The board has already taken a step to eliminate funding for public education and is considering removal of a districtwide fire alarm system that board member Alan Ackley said is antiquated and costs the district as much as $100,000 a year to maintain.
No vote was taken on the alarm system measure Thursday, but Poquonnock Bridge Fire Chief Todd Paige said it would take two years and cost $182,000 to remove the system, which he called "well-maintained and very reliable."
The system, paid for in part with funding from three other departments, runs 30 miles and includes 263 alarms, including 131 street pull-box alarms, Paige said.
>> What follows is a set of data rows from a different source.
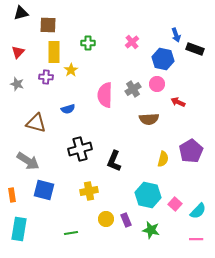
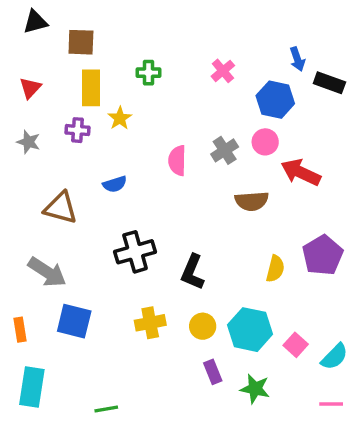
pink semicircle: (105, 95) -> (177, 161), size x0.7
red arrow: (178, 102) -> (301, 172), size x1.6
yellow circle: (106, 219) -> (203, 326), moved
green line: (71, 233) -> (106, 409), moved

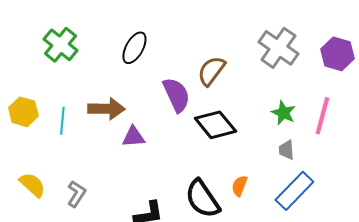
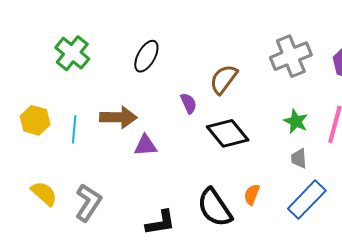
gray cross: (278, 48) -> (291, 56), turned 33
purple semicircle: (176, 95) -> (189, 103), size x0.6
gray L-shape: (76, 194) -> (88, 203), size x1.4

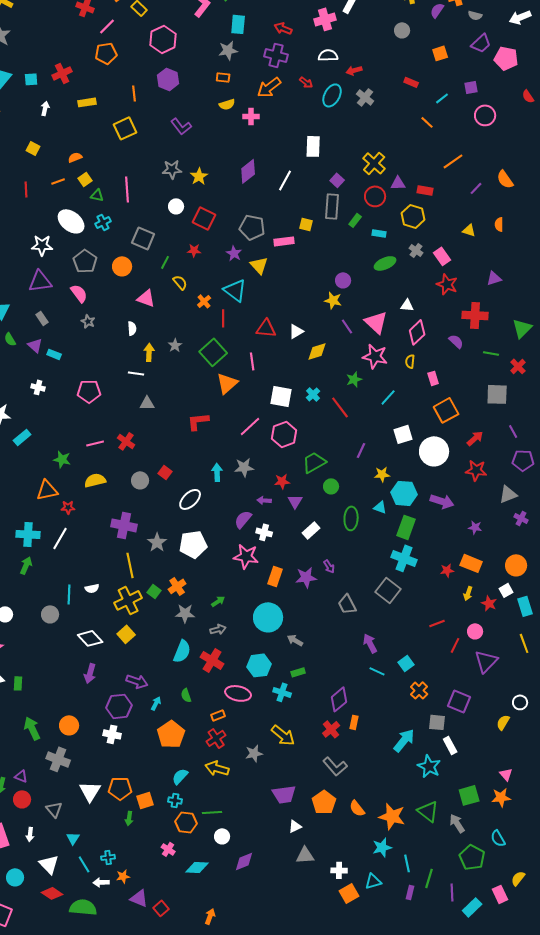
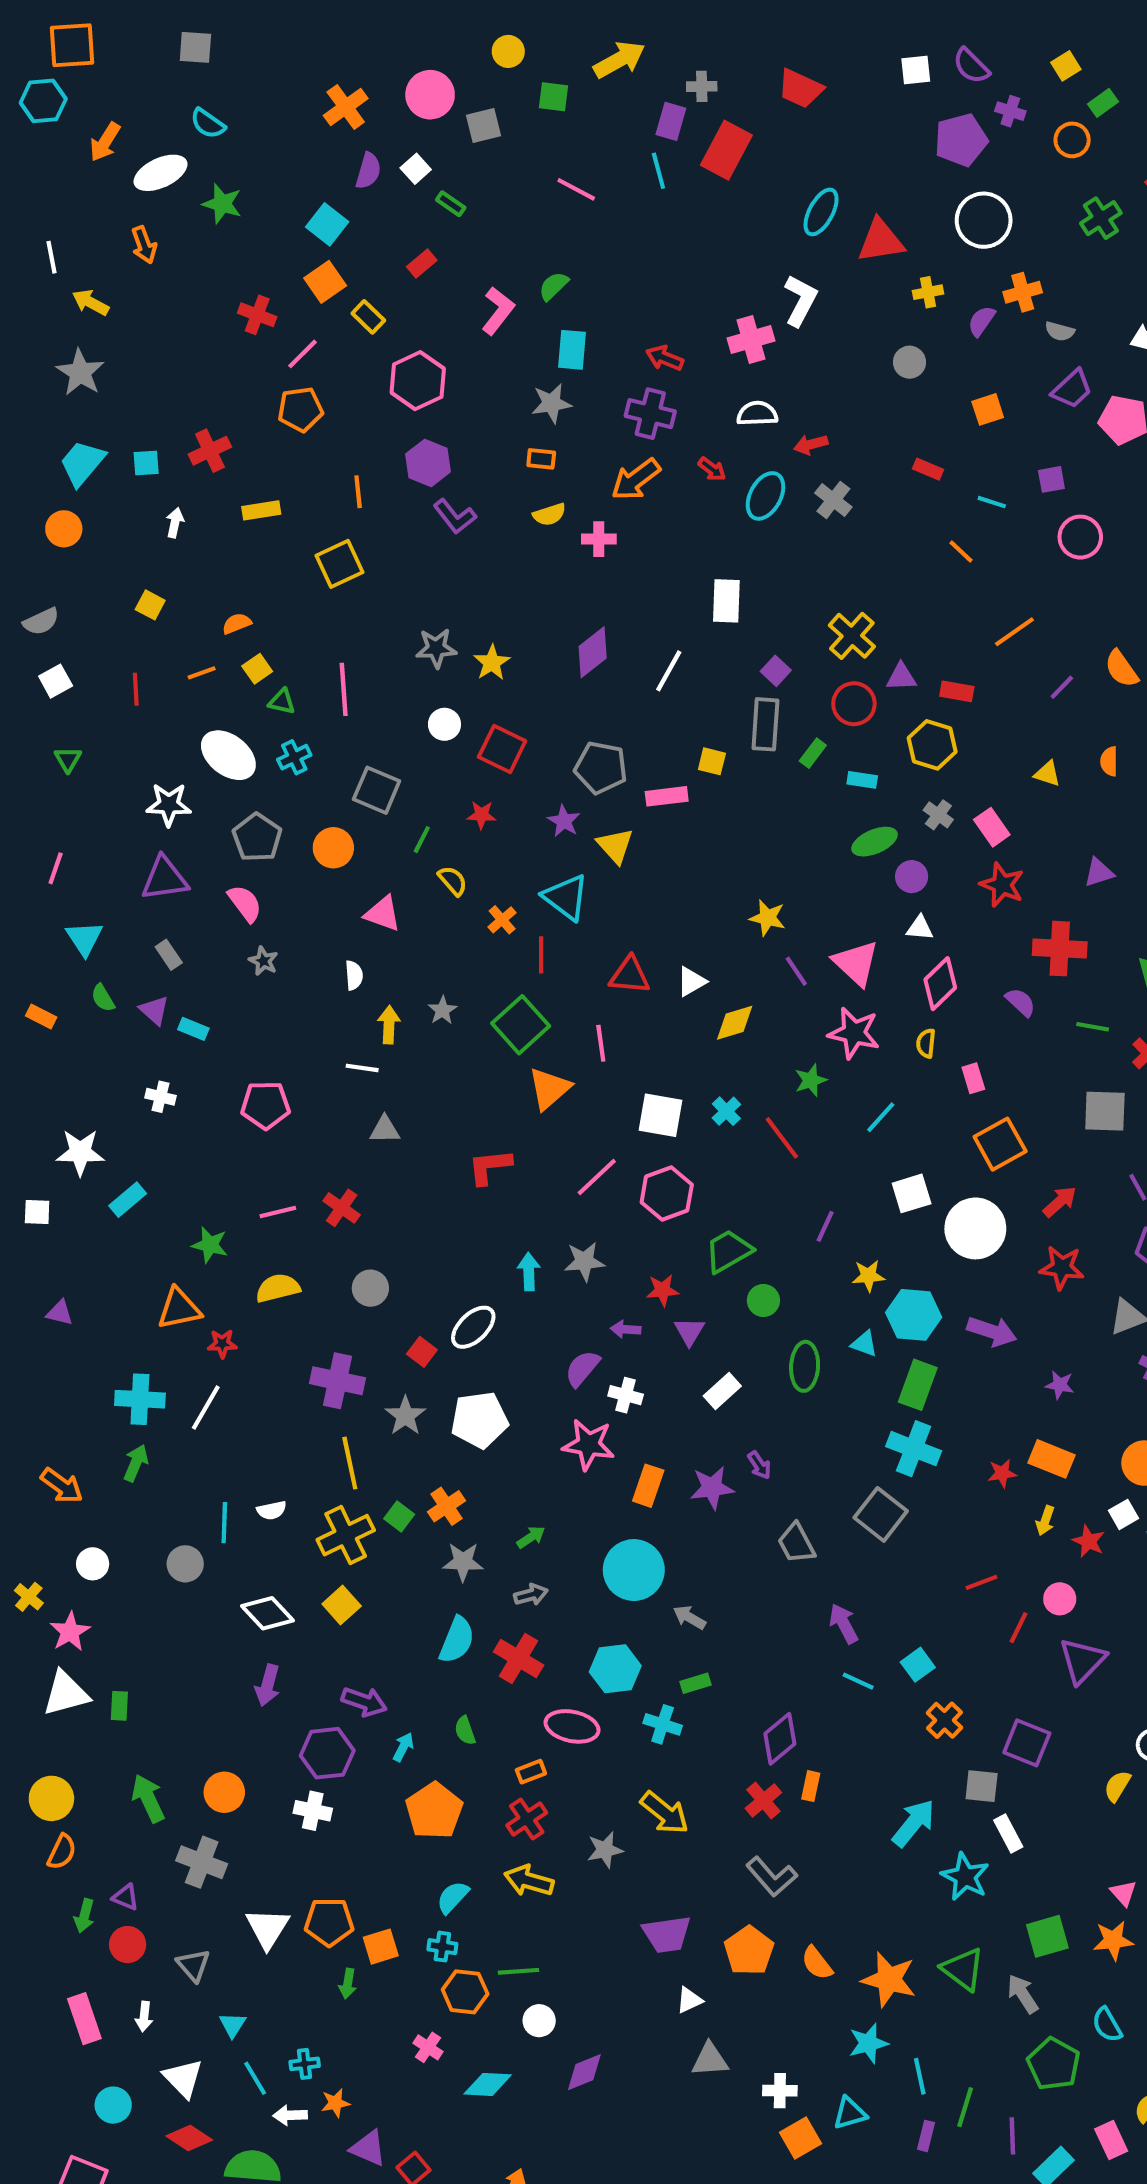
cyan line: (442, 98) -> (992, 502), turned 56
purple L-shape: (181, 126) -> (455, 516), moved
purple circle: (343, 280) -> (912, 877), moved
red square: (165, 472) -> (422, 1352), moved

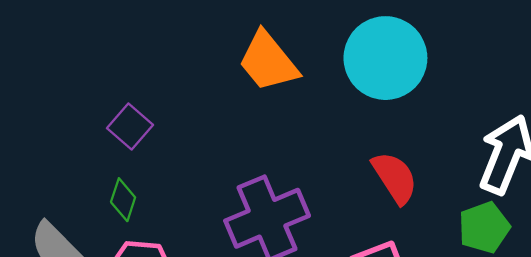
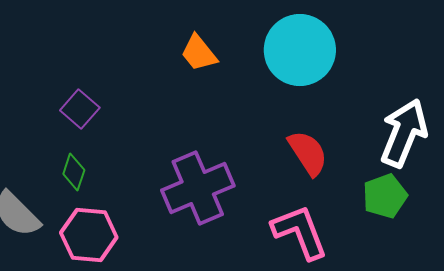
orange trapezoid: (268, 61) -> (199, 53), size x0.7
Meanwhile, the district is still trying to figure out what to do with a stationary ladder truck that was pulled from service in 2011 when it failed a maintenance inspection. The district has declined to pay the $4,500 cost it would take to get an estimate on the cost for repairs.
The city fire department had been responding automatically to all calls with their ladder until last month, when City Mayor Marian Galbraith said the city could no longer afford to assume the costs. The city has asked for an initial payment of $57,000.
A mutual aid agreement remains in place.
Galbraith attended Thursday's meeting and said the city remains open to an agreement in which the district pays for maintenance and capital costs associated with the use of the ladder. Board President Chris Clark said he planned to speak with Galbraith at a later date.
Groton resident Christine Conley told the board that living in a third-story apartment now has her nervous, wondering if the department carried ladders "long enough to reach me."
Salaries for firefighters also remains an issue. The nine-member board's vote to rescind a 10-year contract with the firefighters union, voted on by the board when it was still five members, is the source of a union grievance.